*** Block opens ***

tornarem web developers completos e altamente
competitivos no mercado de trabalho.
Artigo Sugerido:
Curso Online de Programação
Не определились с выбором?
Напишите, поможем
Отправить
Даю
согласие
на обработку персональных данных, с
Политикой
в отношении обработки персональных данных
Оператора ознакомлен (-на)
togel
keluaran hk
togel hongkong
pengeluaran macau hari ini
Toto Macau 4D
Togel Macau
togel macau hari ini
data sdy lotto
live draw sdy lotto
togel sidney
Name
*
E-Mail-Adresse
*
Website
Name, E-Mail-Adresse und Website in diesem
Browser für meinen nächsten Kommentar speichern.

*** Block closes ***
*** Block opens ***

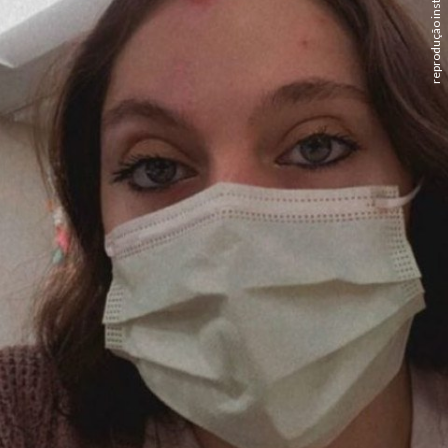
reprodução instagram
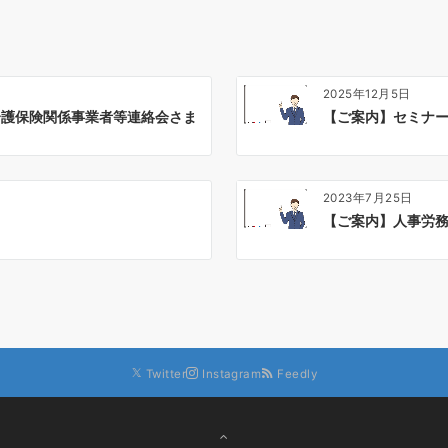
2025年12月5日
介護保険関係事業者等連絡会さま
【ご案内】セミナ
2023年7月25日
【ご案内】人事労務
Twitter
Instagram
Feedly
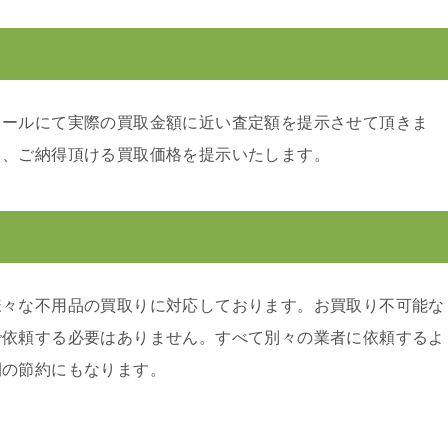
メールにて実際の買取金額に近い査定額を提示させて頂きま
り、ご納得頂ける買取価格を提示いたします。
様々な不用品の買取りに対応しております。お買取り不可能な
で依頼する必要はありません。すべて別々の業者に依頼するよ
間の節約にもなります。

*** Block closes ***

**Task brief**:
Using only the entries above, output the line with "り、ご納得頂ける買取価格を提示いたします。", the line with "間の節約にもなります。", and all lines between them, exactly as they stand.

**Solution to this problem**:
り、ご納得頂ける買取価格を提示いたします。
様々な不用品の買取りに対応しております。お買取り不可能な
で依頼する必要はありません。すべて別々の業者に依頼するよ
間の節約にもなります。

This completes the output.